STOCKHOLM, Sweden - A surprising number of bettors correctly chose French writer Jean-Marie Gustave Le Clezio to win the 2008 Nobel Prize in literature -- leading the award jury to suspect a leak.
The annual Nobel selection by the Swedish Academy is notoriously hard to guess, but the betting firm Ladbrokes received a large number of bets on Le Clezio in the days before Thursday's announcement.
"I have a strong suspicion that there has been a leak in the system this time," Horace Engdahl, the permanent secretary of the Swedish Academy told The Associated Press in an e-mail Friday. "I don't want to say more."

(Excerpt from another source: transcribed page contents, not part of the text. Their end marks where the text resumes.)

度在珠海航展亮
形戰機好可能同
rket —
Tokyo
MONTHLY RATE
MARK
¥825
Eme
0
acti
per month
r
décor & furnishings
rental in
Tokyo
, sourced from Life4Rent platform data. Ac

Ladbrokes saw such a surge in speculation on Le Clezio leading up to the announcement that it decided to halt betting on Wednesday.

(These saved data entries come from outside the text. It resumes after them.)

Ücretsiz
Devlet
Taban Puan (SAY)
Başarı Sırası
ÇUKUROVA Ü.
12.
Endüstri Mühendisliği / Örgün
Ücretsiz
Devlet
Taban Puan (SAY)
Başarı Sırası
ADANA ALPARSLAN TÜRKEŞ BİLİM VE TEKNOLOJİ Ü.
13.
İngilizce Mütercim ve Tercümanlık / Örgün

"Suddenly, there were more and more bets on him," said Lasse Dilschman, head of Ladbrokes' Nordic division. "The odds went from 15-to-1 to below 2-1. That's when we decided to close."
Engdahl said he was in Paris the weekend before the announcement, and read the last few pages of a Le Clezio book as he travelled to the airport to fly back to Sweden. But he didn't believe that's what triggered the speculation on the 68-year-old Frenchman.
"Of course I camouflaged Le Clezio's latest book when I read it," Engdahl said.
Many Nobel watchers had expected a European winner this year after Engdahl told the AP last week that the United States is too insular and ignorant to challenge Europe as the centre of the literary world.